Life Success
For Students With Learning Disabilities:
A Teacher Guide
Goal-Setting: Elementary Grades
Introductory Activity
As you introduce goal-setting, add it to the chart entitled “Keys to Success.” (You will be adding more attributes to the chart later.) Have class define “goal setting” in their own words. Post word cards, posters, and lists brainstormed and created through classroom activities. Review at the beginning of each day or class period and infuse through the curriculum. Reinforce and refer to each attribute using “teachable moments” throughout the school day.

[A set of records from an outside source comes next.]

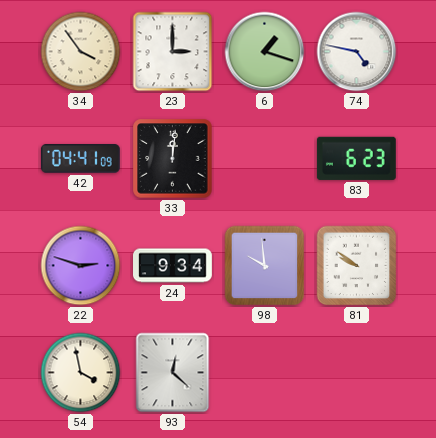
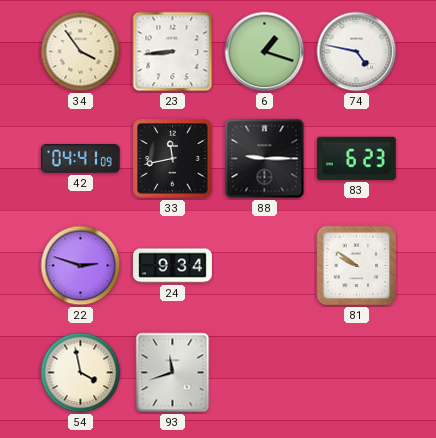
23: 3:00 -> 8:44
33: 12:01 -> 11:43
88: none -> 9:15
98: 9:59 -> none
93: 12:22 -> 11:42
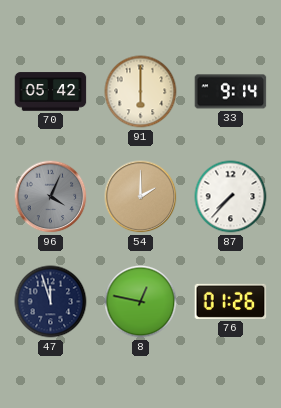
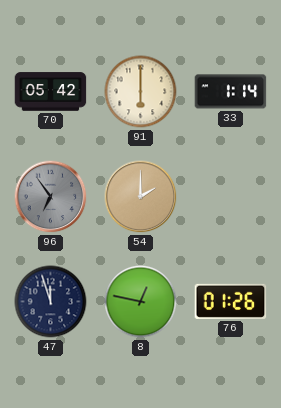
33: 9:14 -> 1:14
96: 4:04 -> 6:54
87: 7:37 -> none
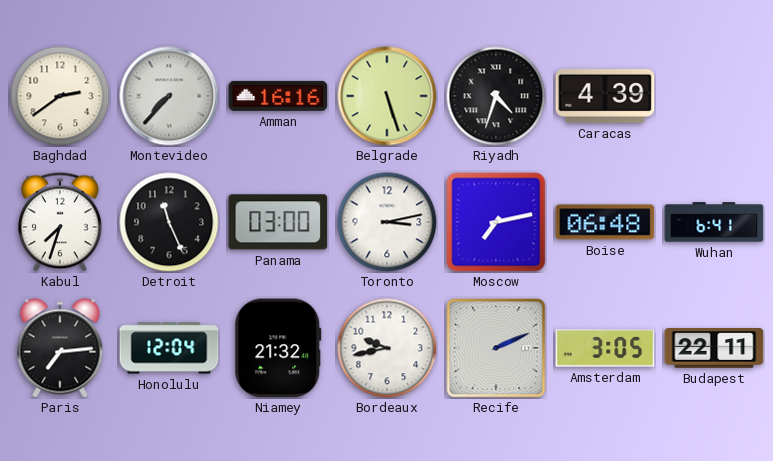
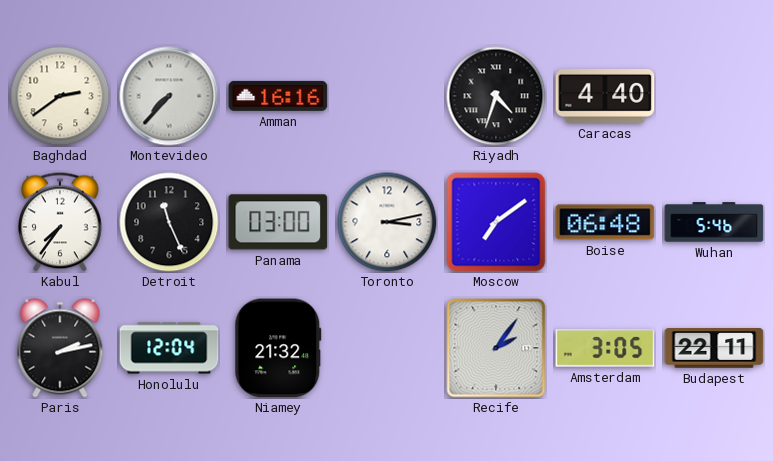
Belgrade: 5:27 -> none
Caracas: 4:39 -> 4:40
Kabul: 7:33 -> 7:36
Moscow: 7:13 -> 7:09
Wuhan: 6:41 -> 5:46
Paris: 7:14 -> 2:13
Bordeaux: 9:43 -> none
Recife: 2:11 -> 2:06
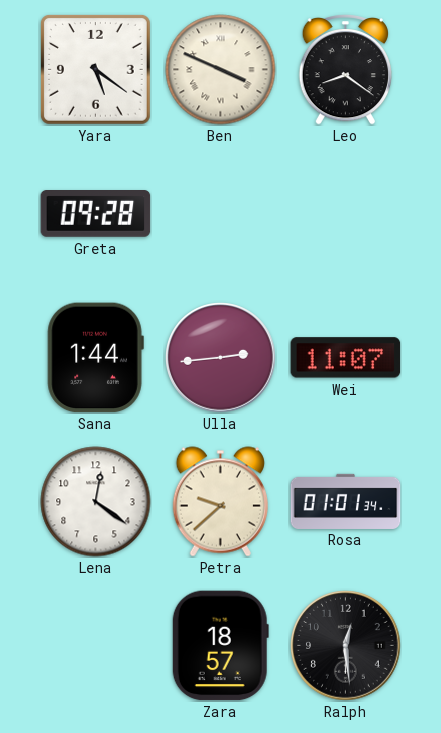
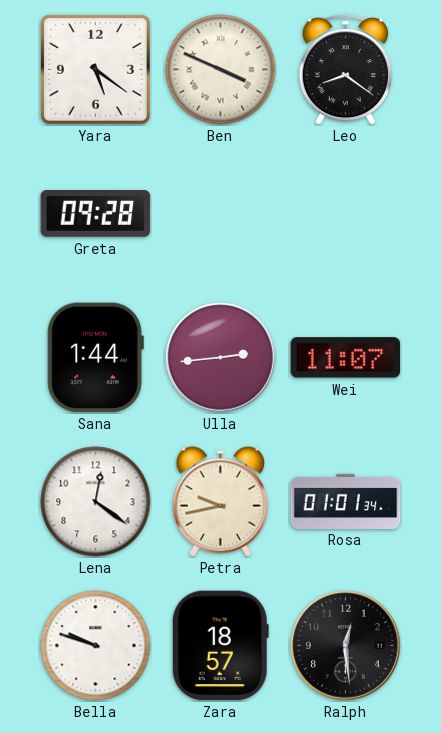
Petra: 9:38 -> 9:43
Bella: none -> 9:48
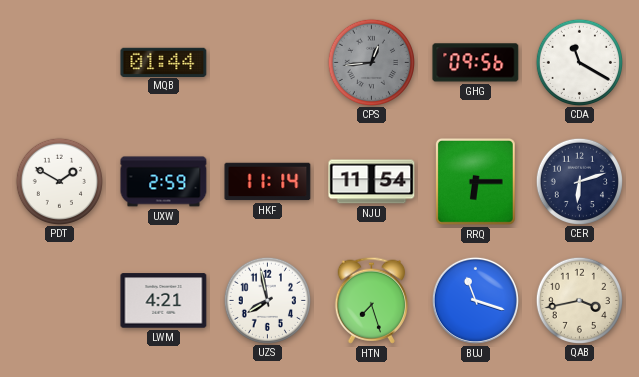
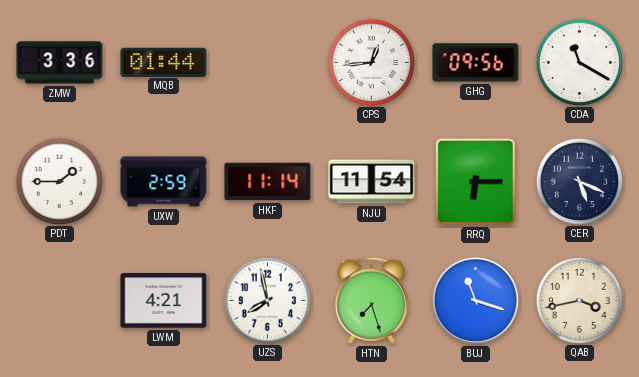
ZMW: none -> 3:36
CPS dial: grey -> white
PDT: 1:50 -> 1:45
CER: 6:12 -> 5:19
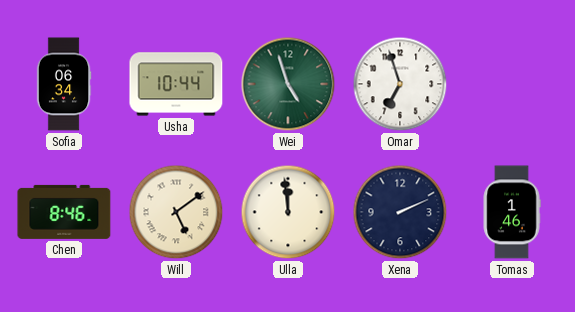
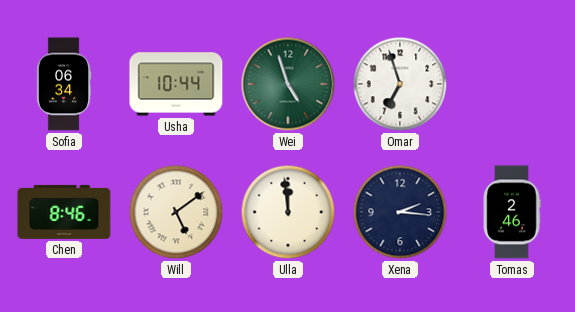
Xena: 2:11 -> 2:16
Tomas: 1:46 -> 2:46
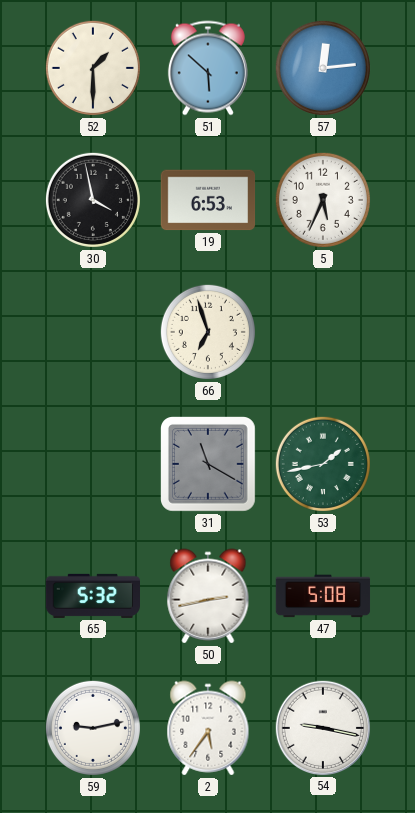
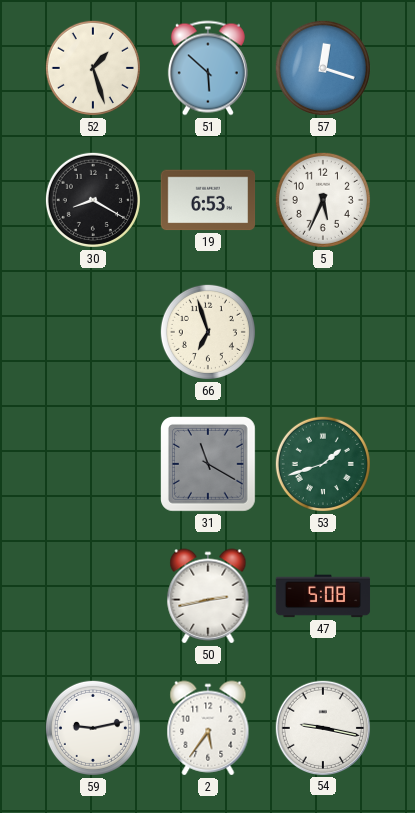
52: 1:30 -> 1:27
57: 12:14 -> 12:18
30: 3:58 -> 8:20
53: 1:43 -> 1:42
65: 5:32 -> none
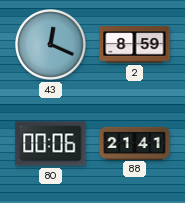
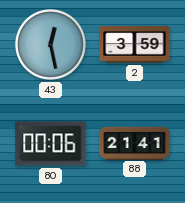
43: 12:19 -> 12:28
2: 8:59 -> 3:59
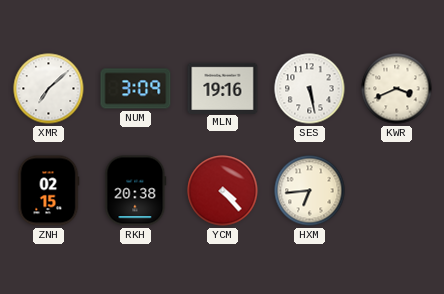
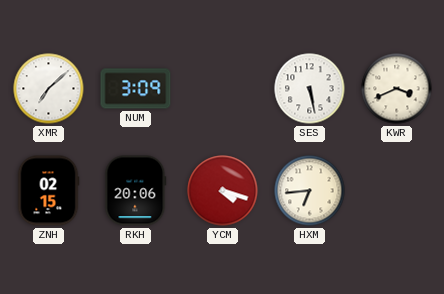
MLN: 19:16 -> none
RKH: 20:38 -> 20:06
YCM: 4:23 -> 4:18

Have students find examples of success attributes in current events, news stories, TV programs, peer experiences, and their own experiences, and create a bulletin board with the appropriate attribute as a label.
General Activities
- Have students write down a short-term academic goal and discuss the step-by-step process necessary to get them there.
- Have students set a long-term goal and discuss the step-by-step process of getting there.
- Study/discuss successful individuals and determine the experiences, backgrounds, opportunities, and critical events that led them to their ultimate positions.
- Present fictional case examples of individuals with specific aspirations and, based on their strengths, weaknesses, and special talents, discuss whether their goals appear realistic.
Extension Activities
Hit the Mark
- Introduce goal-setting by focusing on homework completion in subject area such as reading.
- Ask individual students to track and record their daily out-of-class practice in a “homework” log (to include activity, time spent, enjoyed/didn’t enjoy) for a week.
- At the end of a week, record the data on a class cumulative chart.
- Discuss findings and ask the class how they could set a reasonable reading goal for the following week based on the past week’s data. List suggestions and discuss the “reasonableness” of each.
- Settle on a class goal and a class reward. Make a chart to track daily progress toward the goal.
- Pass out individual goal sheets and ask students to set individual reading goals. Allow time in the weekly schedule to evaluate progress toward/achievement of the goal.
- Encourage/model similar activities in other academic (math, writing, homework, seatwork completion) and behavior (being a good friend, individual behaviors, class participation) areas.
School Tour
- Explain that the class will be taking a walking tour around the school and visiting upper-grade classrooms so that they can start thinking about the future.
- Explain that they will be meeting lots of people, and list them on the board as you mention them (janitor, cafeteria workers, secretaries, nurse, upper-grade teachers, upper-grade children, etc.).
- Explain that students will be choosing one of these people to interview as they go around the school.
- As a class, brainstorm the steps involved in setting up an interview.
- Have each child choose a staff member to interview about his/her job or grade when encountered on the tour. Be sure to include non-teaching staff such as janitors, secretaries, bus drivers, food service personnel. More than one child can choose the same person to interview.
- Have children convene in small groups depending on whom they are going to interview (classmates who will interview the secretary, classmates who will interview the janitor, etc.).
- Have each child make up questions about the chosen person’s job (or grade) and write it out on a piece of paper.
- Take the tour, having the children interview their people as they encounter them.
- As a group, evaluate how successful students were in achieving their goal.
- List what they would do the same/differently next time. (The next interview could be with a person outside of school – someone in an interesting job, etc.)
Plan a Party
(Use the “Plan a Party” handout available in the Activities Worksheets section)
- Divide class into groups of 5-6 students.
- Give one “Plan a Party” handout to each committee.
- Discuss setting a goal (having a fun party) and making a list of the steps it will take to reach the goal. Discuss the steps listed on the handout, then point out the blank lines they will fill in with the step-by-step way they will reach the goals.
- Announce that the group with the best list of steps to be completed before the party date will actually get to put on the party.
- As a class, evaluate whether the goal of having a “fun” party was reached – discuss how the planning could have been improved, etc.
- Incorporate event planning into your weekly “Friday Fun” reward for good behavior by having various groups of students plan the weekly Friday Fun. Continue to evaluate the process.